You may elect to append upstream and downstream sequences flanking each gene by typing a number in
the box. Leave the box empty to save the coding sequences without flanking sequence.
•
Download the amino acid sequences of the proteins found by your search by cliking the download
button in the corresponding row of the table to create a text file containing all protein sequences in FASTA
format.
•
Download the search results table as a tab-delimited text file, which may be opened in Excel, by
clicking the download button in the corresponding row of the table.

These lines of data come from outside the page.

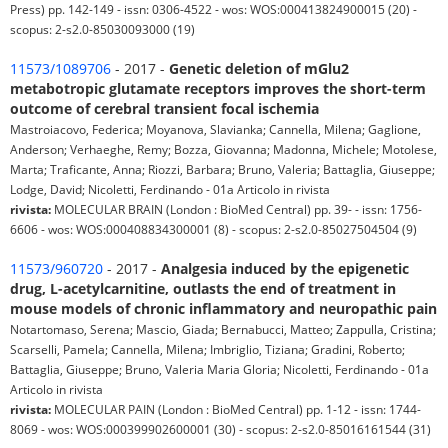
Press) pp. 142-149 - issn: 0306-4522 - wos: WOS:000413824900015 (20) -
scopus: 2-s2.0-85030093000 (19)
11573/1089706
- 2017 -
Genetic deletion of mGlu2
metabotropic glutamate receptors improves the short-term
outcome of cerebral transient focal ischemia
Mastroiacovo, Federica; Moyanova, Slavianka; Cannella, Milena; Gaglione,
Anderson; Verhaeghe, Remy; Bozza, Giovanna; Madonna, Michele; Motolese,
Marta; Traficante, Anna; Riozzi, Barbara; Bruno, Valeria; Battaglia, Giuseppe;
Lodge, David; Nicoletti, Ferdinando - 01a Articolo in rivista
rivista:
MOLECULAR BRAIN (London : BioMed Central) pp. 39- - issn: 1756-
6606 - wos: WOS:000408834300001 (8) - scopus: 2-s2.0-85027504504 (9)
11573/960720
- 2017 -
Analgesia induced by the epigenetic
drug, L-acetylcarnitine, outlasts the end of treatment in
mouse models of chronic inflammatory and neuropathic pain
Notartomaso, Serena; Mascio, Giada; Bernabucci, Matteo; Zappulla, Cristina;
Scarselli, Pamela; Cannella, Milena; Imbriglio, Tiziana; Gradini, Roberto;
Battaglia, Giuseppe; Bruno, Valeria Maria Gloria; Nicoletti, Ferdinando - 01a
Articolo in rivista
rivista:
MOLECULAR PAIN (London : BioMed Central) pp. 1-12 - issn: 1744-
8069 - wos: WOS:000399902600001 (30) - scopus: 2-s2.0-85016161544 (31)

The viewer buttons are not included
in the saved table. To save the results table with links to viewer pages, perform your search in Internet
Explorer, copy the table, then paste it into a new workbook in Excel.
•
Download the search results in XML format by clicking the download button in the corresponding row of
the table.
Viewing options
In the top table on the results page, there is a button for viewing the search results in a sortable, expandable table.

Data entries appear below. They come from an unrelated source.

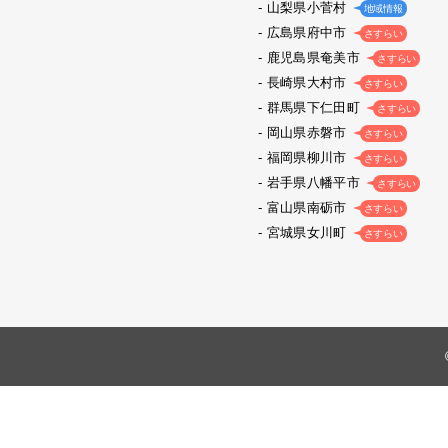
山梨県小菅村
地域情報
広島県府中市
さすらい
鹿児島県奄美市
さすらい
長崎県大村市
さすらい
群馬県下仁田町
さすらい
岡山県赤磐市
さすらい
福岡県柳川市
さすらい
岩手県八幡平市
さすらい
富山県南砺市
さすらい
宮城県女川町
さすらい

Click this button to view the resulting features in a table to which columns may be added using a pair of
controlling lists at the top of the page. All possible parameters are available to select to be columns in your table;
however, all features do not have data for all listed parameters. Further, some of the parameters describe
organisms while some describe proteins. For a full explanation of this table, see interactive table.

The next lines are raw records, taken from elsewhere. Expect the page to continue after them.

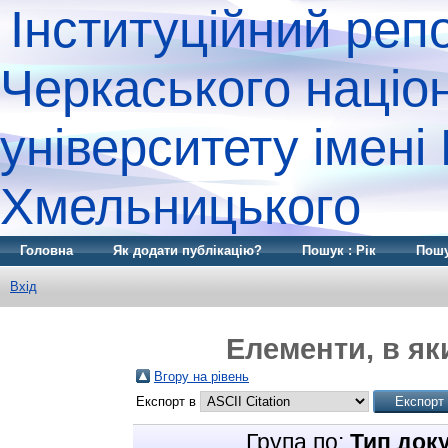
Інституційний реп
Черкаського націо
університету імені
Хмельницького
Головна
Як додати публікацію?
Пошук : Рік
Пошу
Вхід
Елементи, в як
Вгору на рівень
Експорт в
Група по:
Тип док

The results table displays all features that match all the search terms and parameters. Different features are
displayed in each row of the table. Columns of the table provide the name of the organism, database ID of the
feature, functional annotation of the feature, a button for accessing the viewer for the feature, and a link to the
subsystem(s) for those features that have been included in a subsystem by a curator.
When results are found for more than one organism, the NMPDR focus organisms (if any) are listed before
supporting organisms, in alphabetical order. Within the same organism, results are listed in order of their
database ID numbers (fig| ...).
To have another ID number listed in the database ID column, use the form at the bottom of the page to re-run the
same search, but use the drop-down list to select an Identifier Type, for example, Locus Tag.
To add a column containing all ID types, or aliases, use the form at the bottom of the page to re-run the same
search, but use the check box to select "Show alias links." If there is an alias type you are particularly interested in
and you aren't sure what it is called, e.g. those that start with "gi|", enter that into the box, and that type of ID will
be first in the list of aliases if it is available.
Summary
The gene product that you want to study may be located in the NMPDR by searching for one or more text strings
in a keyword search, or by searching directly for the protein or nucleic acid sequence using BLAST or Scan. The
results of these searches are presented in a table with links to a new NMPDR Viewer environment, which provides
tools for comparative analysis with other genomes. Sequence search results are presented with a link to a Context
viewer, which localizes the pattern match within the chromosomal environment.